In industries with traditional male dominance, greater measures are often required to achieve equality. This is explained by Eva Mark, who works with organisational and individual development in working life.
Creating equality at workplaces where there is an imbalance between the sexes is rarely easy. If one sex has a large majority, if insulting jargon becomes the norm, if work environment management is weak and there is a history of male or female dominance, equality is even more difficult to achieve says Eva Mark, doctor of theoretical philosophy, who spoke at the SAN conference.
“I see women breaking into more and more sectors, but in professions with strong traditions from the past the process is often much slower. There is seldom any development by itself; people need to push and work actively to achieve a change,” she said.
Subtle sexual harassment
“Discrimination and harassment often become the norm in sectors with a background of dominance by one gender,” says Eva Mark. “You have a way of talking with each other that has become accepted in the workplace, but for an outsider it would be both inappropriate and beyond the limit.” This type of banter is sometimes described as ”rough but friendly” by those involved. It may sometimes involve more subtle sexual discrimination, such as condescending compliments where people focus on someone’s appearance instead of what is being said.
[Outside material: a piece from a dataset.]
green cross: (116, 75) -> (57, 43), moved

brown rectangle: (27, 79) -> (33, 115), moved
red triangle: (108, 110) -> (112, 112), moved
“Through a process of internal socialisation, an unhealthy organisational culture may be preserved. Evidence of this is usually when people claim they have no problems – that always makes me suspicious. Another sign of this type of workplace is when people describe themselves as “a little special” ”, says Eva Mark.
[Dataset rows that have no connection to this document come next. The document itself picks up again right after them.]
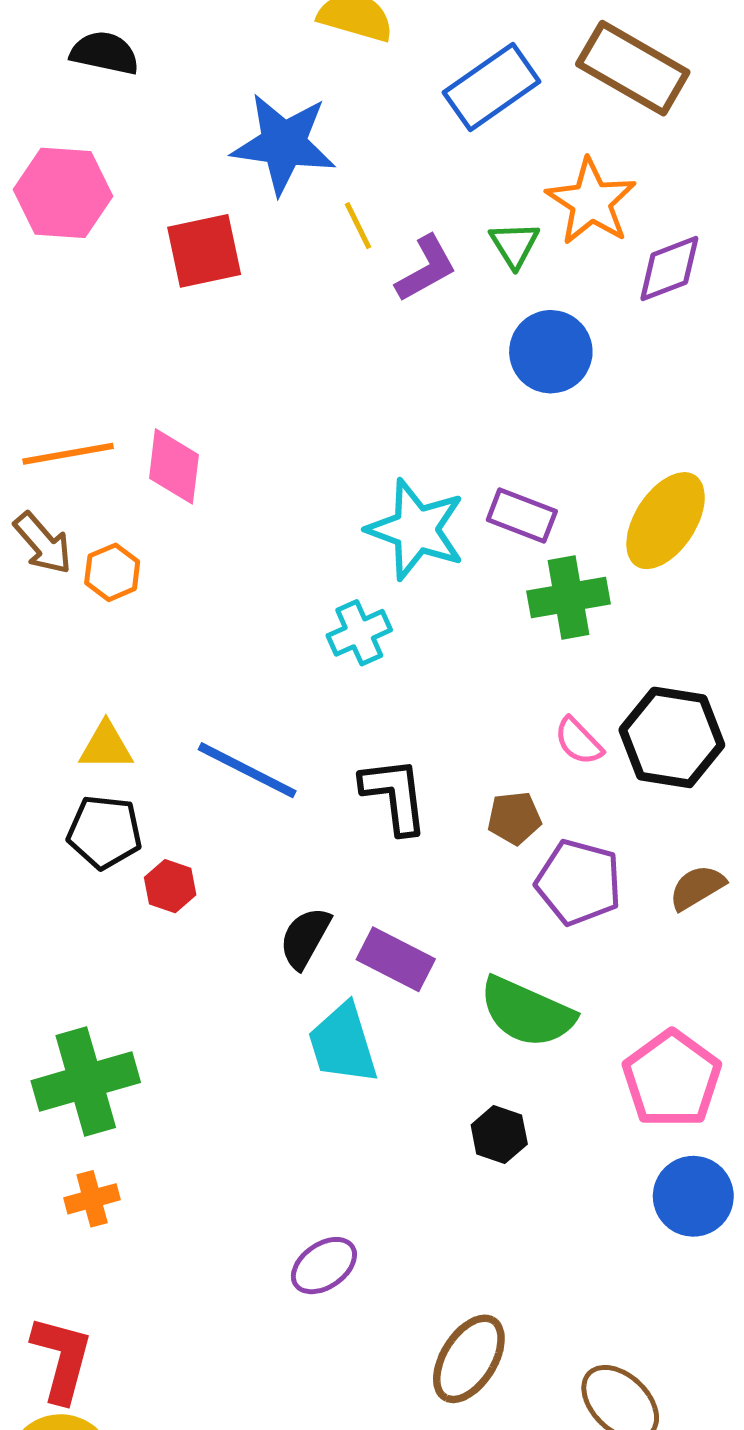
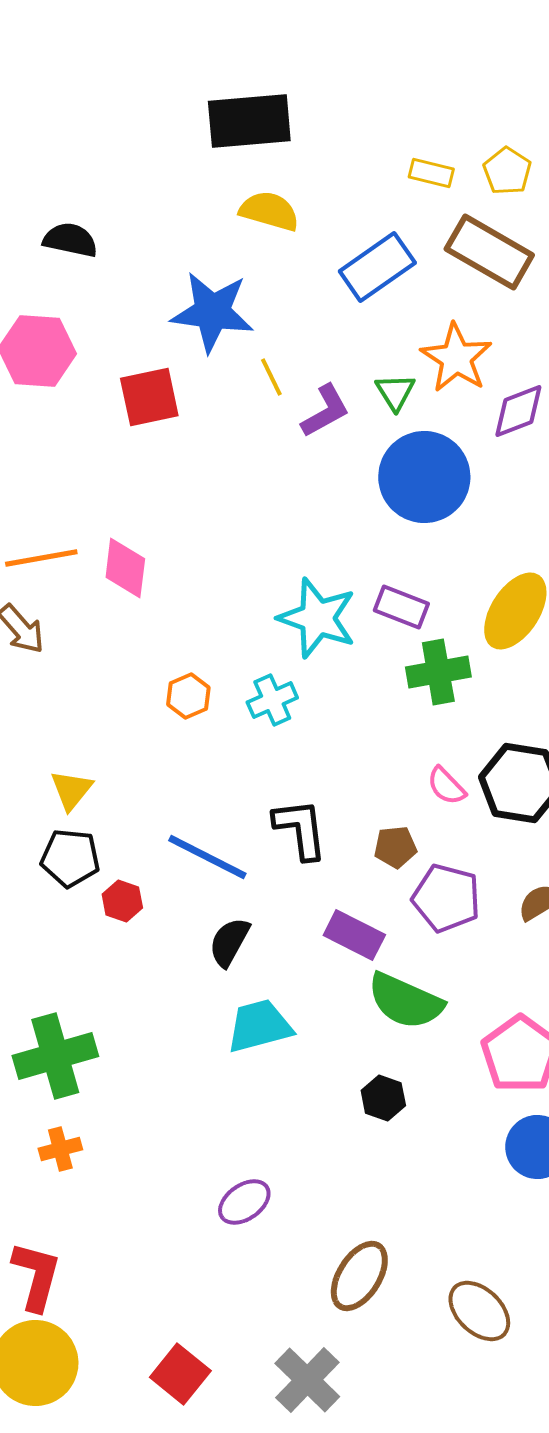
blue circle: (551, 352) -> (424, 477), size x1.4
orange hexagon: (112, 572) -> (188, 696), moved
yellow triangle: (106, 746) -> (71, 790), turned -51
blue line: (247, 770) -> (207, 857), moved
purple rectangle: (396, 959) -> (354, 935), moved
cyan trapezoid: (343, 1044) -> (259, 1026), turned 92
When it comes to leadership, she says, there is no general distinction between men’s and women’s behaviour. She points out that there are managers from both sexes who are empathetic and good listeners, or are assertive. On the other hand, you can see a clear difference in how people perceive you based on your gender.
“While a man who is straight and clear is seen as decisive, a woman who acts in the same way is often challenged and you hear comments like “He can’t have an easy life at home”. In a similar way, men who break norms and are sympathetic are sometimes treated as a bit suspect, or seen as unmanly and weak,” says Eva Mark.